*Task requirements*:
How many lines of these entries hold the string "button"? Reply with the number alone.
════
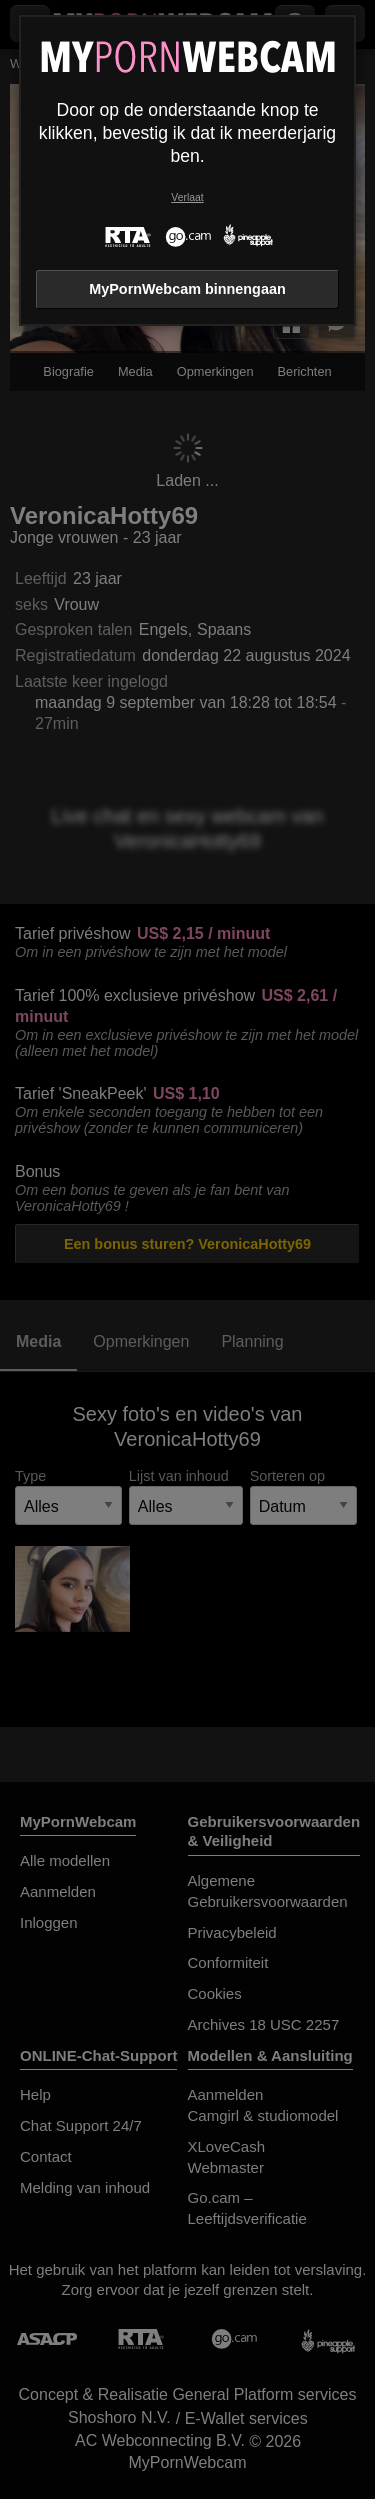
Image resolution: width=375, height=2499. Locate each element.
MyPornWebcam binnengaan (187, 289)
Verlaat (187, 197)
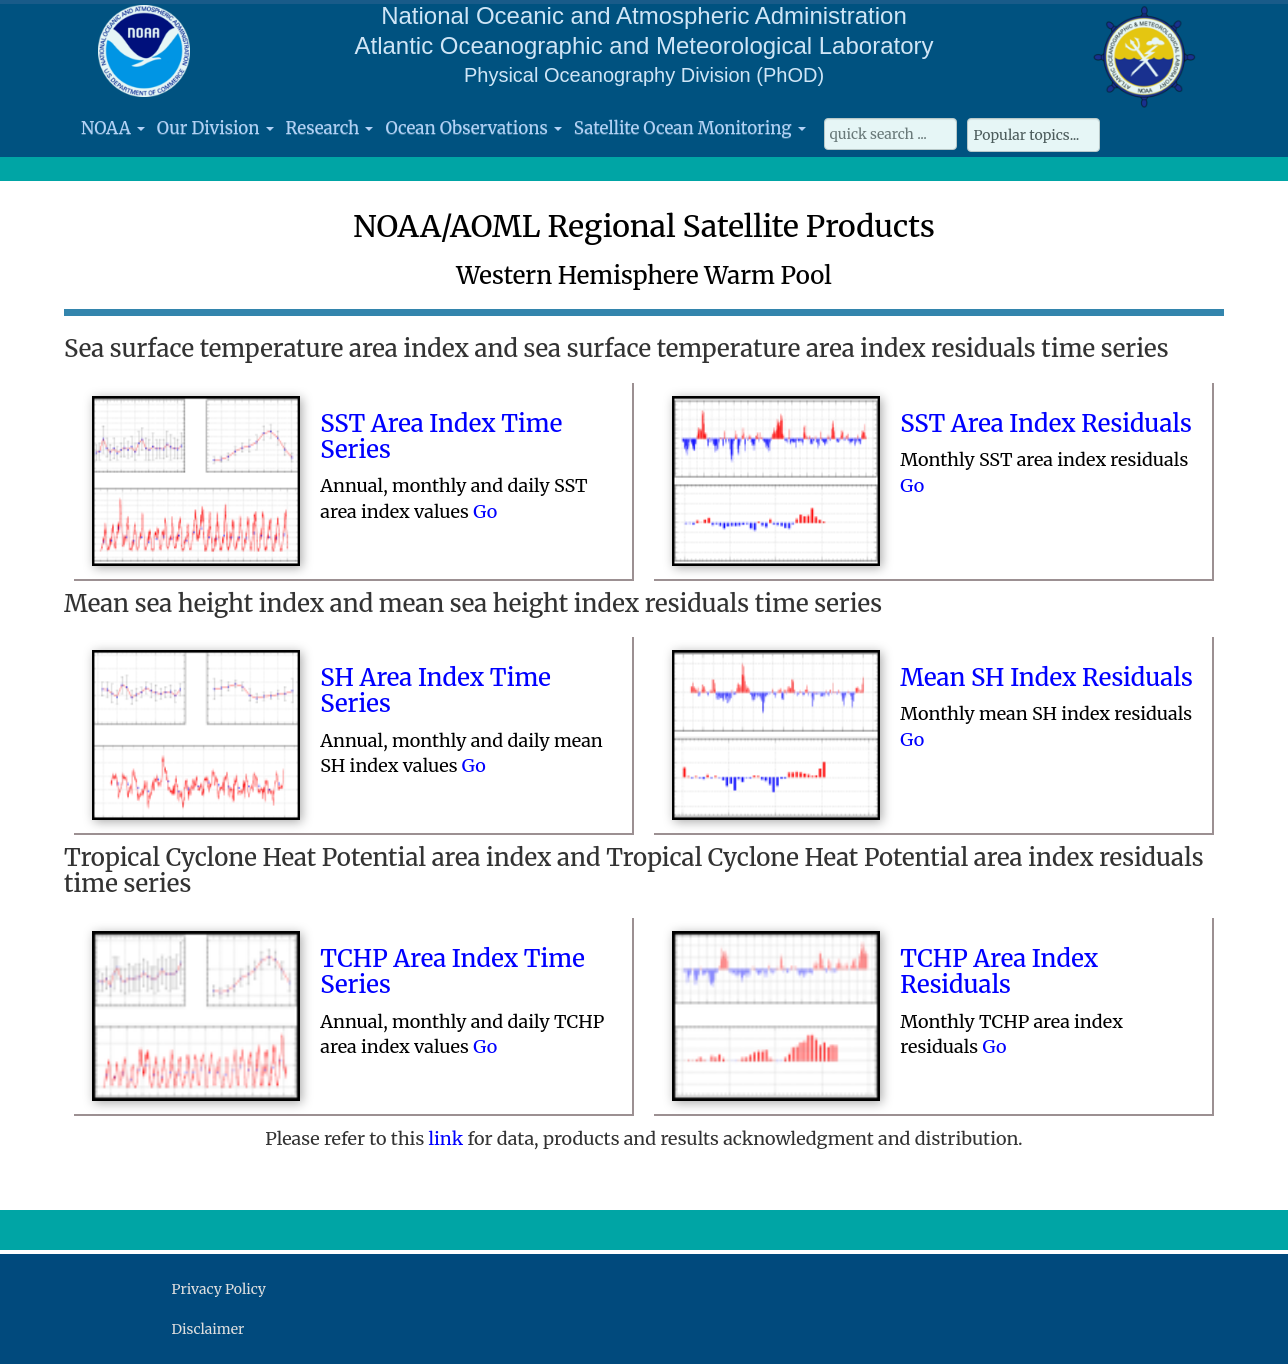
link (447, 1138)
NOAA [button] (113, 128)
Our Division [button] (215, 128)
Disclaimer (208, 1329)
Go (485, 511)
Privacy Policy (219, 1289)
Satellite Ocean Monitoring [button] (690, 128)
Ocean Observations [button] (473, 128)
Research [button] (330, 128)
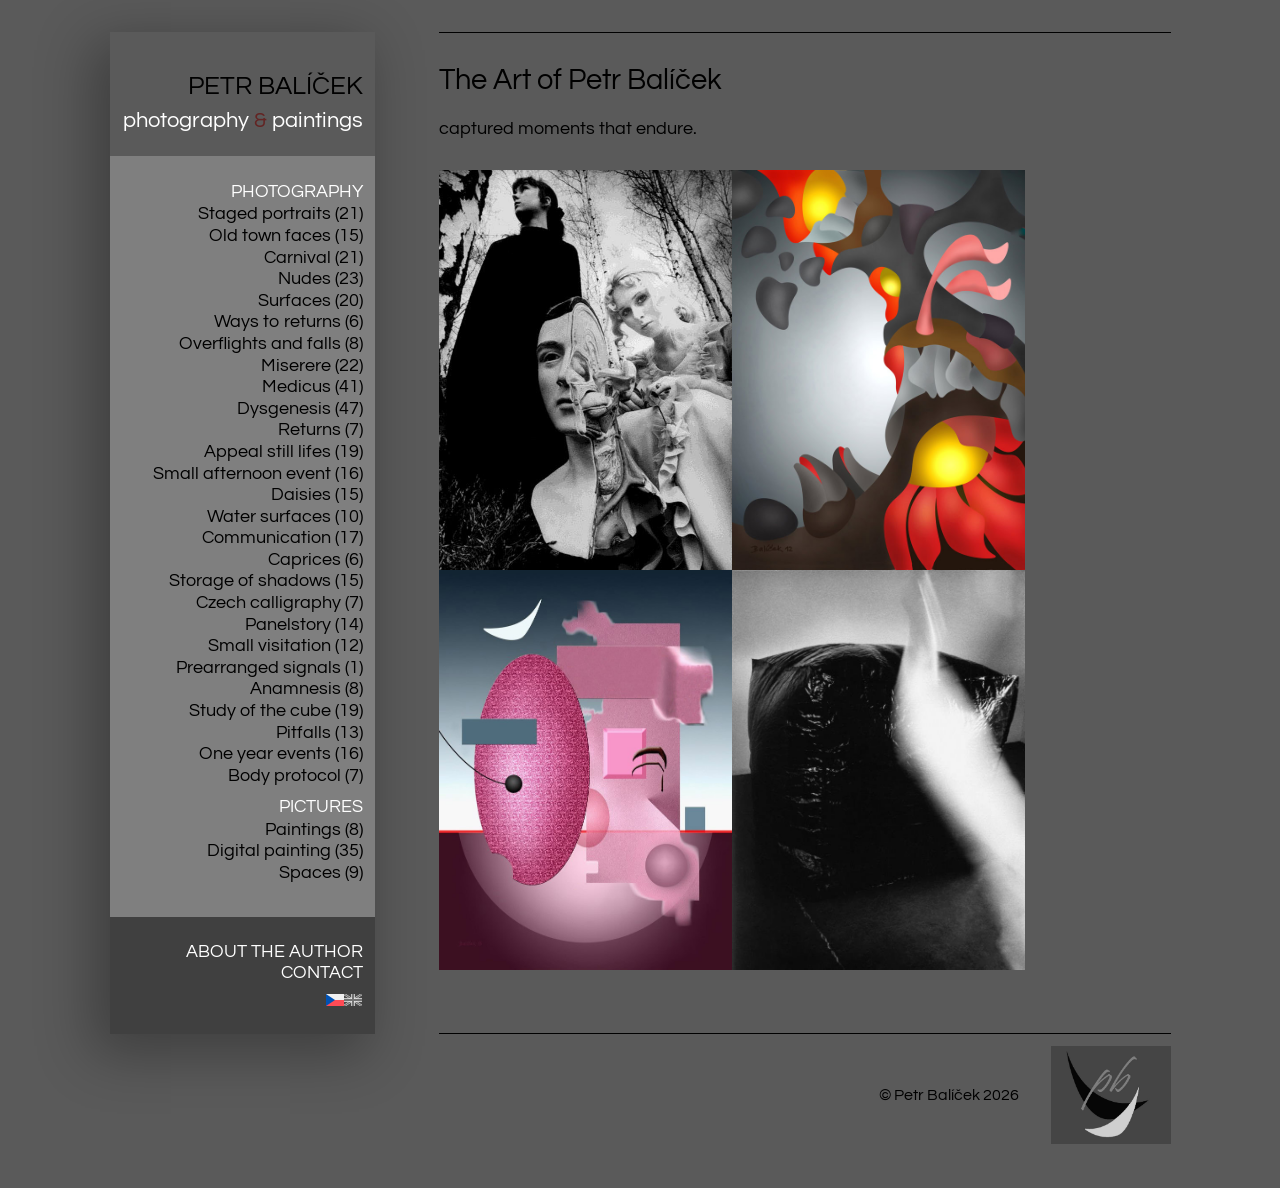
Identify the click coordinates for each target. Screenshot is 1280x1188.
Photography (297, 191)
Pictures (321, 806)
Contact (322, 972)
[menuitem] (335, 1000)
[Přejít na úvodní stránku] (242, 94)
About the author (274, 951)
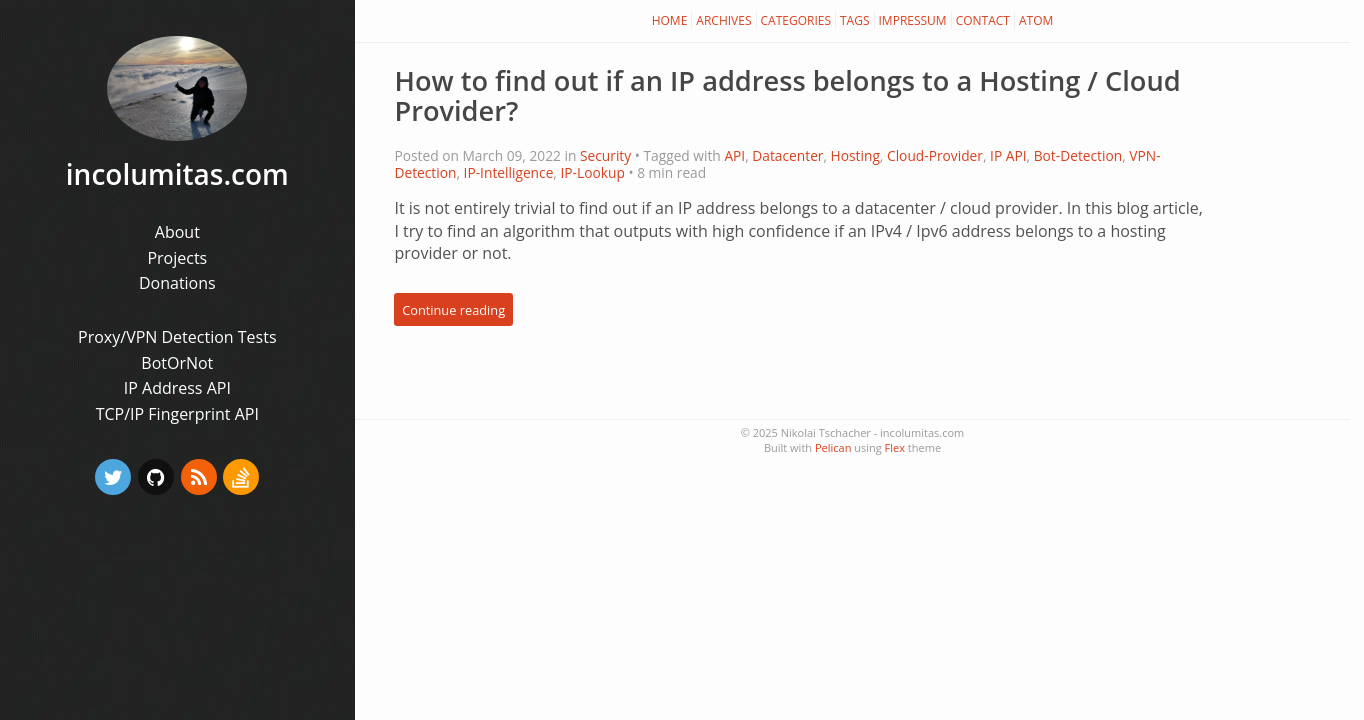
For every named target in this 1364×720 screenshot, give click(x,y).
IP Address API (177, 388)
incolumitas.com (177, 174)
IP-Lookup (593, 172)
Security (605, 155)
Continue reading (453, 310)
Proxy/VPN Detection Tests (177, 337)
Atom (1036, 20)
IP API (1008, 155)
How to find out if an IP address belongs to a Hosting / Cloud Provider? (787, 95)
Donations (177, 283)
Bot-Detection (1078, 155)
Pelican (833, 447)
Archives (723, 20)
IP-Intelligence (509, 172)
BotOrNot (177, 363)
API (734, 155)
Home (670, 20)
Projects (177, 258)
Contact (983, 20)
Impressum (913, 20)
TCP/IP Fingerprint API (177, 414)
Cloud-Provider (935, 155)
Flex (895, 447)
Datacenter (787, 155)
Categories (796, 20)
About (177, 232)
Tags (855, 20)
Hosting (855, 155)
════
*Solution*:
5